I rise now because I gather than the Lord Advocate is confronted with a difficult situation. He rises to explain a Clause, but cannot explain it except with the leave of the House. The Ruling given when I rose to speak before was that I could speak about the words proposed to be left out, but not about those proposed to be left in. Here we are dealing with the words proposed to be inserted, which are: Where, on an appeal to the court against a conviction by an array or air force court-martial … I want the Lord Advocate to tell me, or, if he does not wish to ask for the leave of the House in order to do so, to nudge somebody on his left to answer for him and to say whether that includes a field general court-martial or not. [Interruption.] I am glad to have that assurance, and if someone will be good enough to say it loudly enough so that it may be reported in HANSARD, I shall be quite satisfied.

The Lord Advocate

May I interrupt my hon. Friend to give him that assurance, and the further assurance that I did not intend any discourtesy when I did not answer him on the previous occasion. I did not answer then with the consent of the House for the simple reason that there is a further Amendment on the Order Paper on which I can fully explain the problem which my hon. Friend has in mind.

7.45 p.m.

Mr. Hale

I am glad to have that answer, and if the Lord Advocate is referring to Clause 14, I will now give him the additional information that that Amendment proposes to leave out the words "field general court-martial." That being so, there is no need to define it at all.
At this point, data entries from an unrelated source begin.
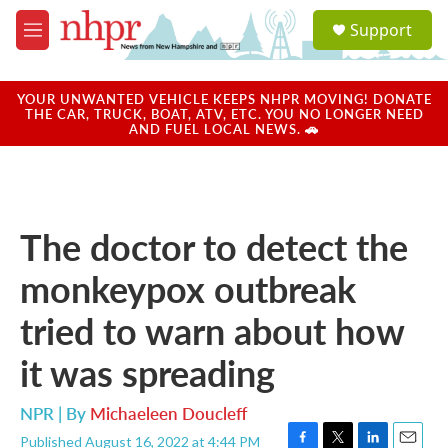
Skip to main content
S
Support
e
M
a
e
r
n
c
u
YOUR UNWANTED VEHICLE KEEPS NHPR MOVING! DONATE
h
THE CAR, TRUCK, BOAT, ATV, ETC. YOU NO LONGER NEED
AND FUEL LOCAL NEWS. 🚗
u
e
r
y
The doctor to detect the
monkeypox outbreak
tried to warn about how
it was spreading
NPR | By
Michaeleen Doucleff
Published August 16, 2022 at 4:44 PM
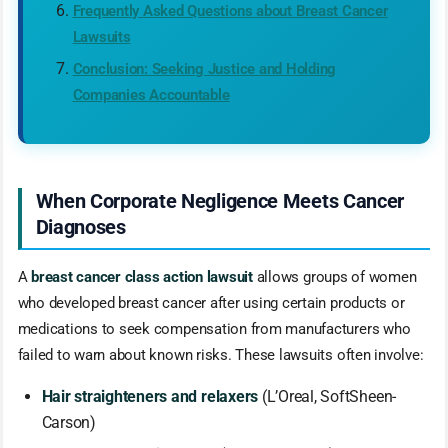
Frequently Asked Questions about Breast Cancer
Lawsuits
Conclusion: Seeking Justice and Holding
Companies Accountable
When Corporate Negligence Meets Cancer
Diagnoses
A
breast cancer class action lawsuit
allows groups of women
who developed breast cancer after using certain products or
medications to seek compensation from manufacturers who
failed to warn about known risks. These lawsuits often involve:
Hair straighteners and relaxers
(L’Oreal, SoftSheen-
Carson)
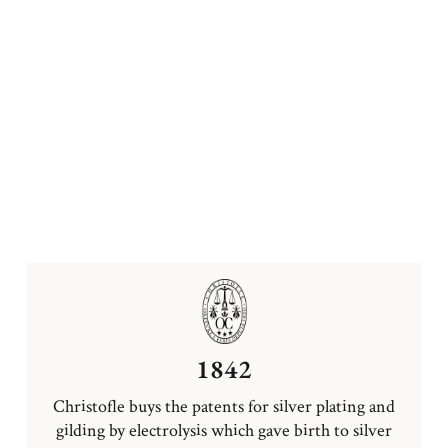
1842
Christofle buys the patents for silver plating and
gilding by electrolysis which gave birth to silver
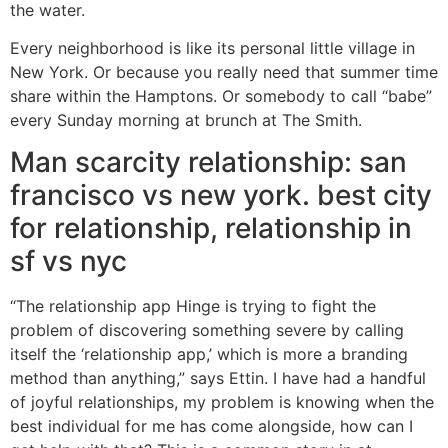
the water.
Every neighborhood is like its personal little village in
New York. Or because you really need that summer time
share within the Hamptons. Or somebody to call “babe”
every Sunday morning at brunch at The Smith.
Man scarcity relationship: san
francisco vs new york. best city
for relationship, relationship in
sf vs nyc
“The relationship app Hinge is trying to fight the
problem of discovering something severe by calling
itself the ‘relationship app,’ which is more a branding
method than anything,” says Ettin. I have had a handful
of joyful relationships, my problem is knowing when the
best individual for me has come alongside, how can I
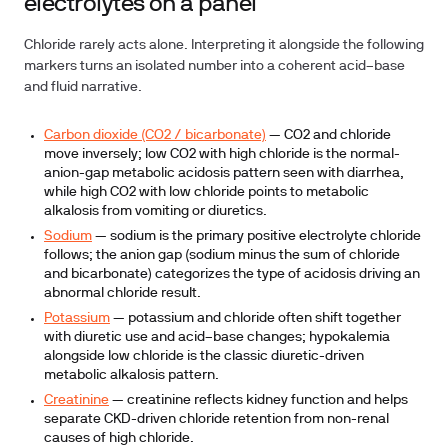
electrolytes on a panel
Chloride rarely acts alone. Interpreting it alongside the following
markers turns an isolated number into a coherent acid–base
and fluid narrative.
Carbon dioxide (CO2 / bicarbonate)
— CO2 and chloride
move inversely; low CO2 with high chloride is the normal-
anion-gap metabolic acidosis pattern seen with diarrhea,
while high CO2 with low chloride points to metabolic
alkalosis from vomiting or diuretics.
Sodium
— sodium is the primary positive electrolyte chloride
follows; the anion gap (sodium minus the sum of chloride
and bicarbonate) categorizes the type of acidosis driving an
abnormal chloride result.
Potassium
— potassium and chloride often shift together
with diuretic use and acid–base changes; hypokalemia
alongside low chloride is the classic diuretic-driven
metabolic alkalosis pattern.
Creatinine
— creatinine reflects kidney function and helps
separate CKD-driven chloride retention from non-renal
causes of high chloride.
Mr. Lionel Heald (Chertsey)

There is one small point I should like to raise. The Amendment says: Being a sentence warranted by the relevant Act for the offence specified or involved in the substituted finding … Will the Lord Advocate be good enough to give us a little explanation as to what that means? One can understand the word "specified," but to say that one can also impose a sentence which is warranted ….for the offence specified or involved in the substituted finding …. seems a little difficult to follow. It may be that there is some explanation connected with the Scottish law, or something of that kind, but it certainly seems that there ought to be some justification for an extension, if that is an extension, of the trial.

Amendment agreed to.

Further Amendment made: In page 5, line 33, leave out "subsection (1), (2) or (3)," and insert "any of the foregoing provisions."—[The Lord Advocate.]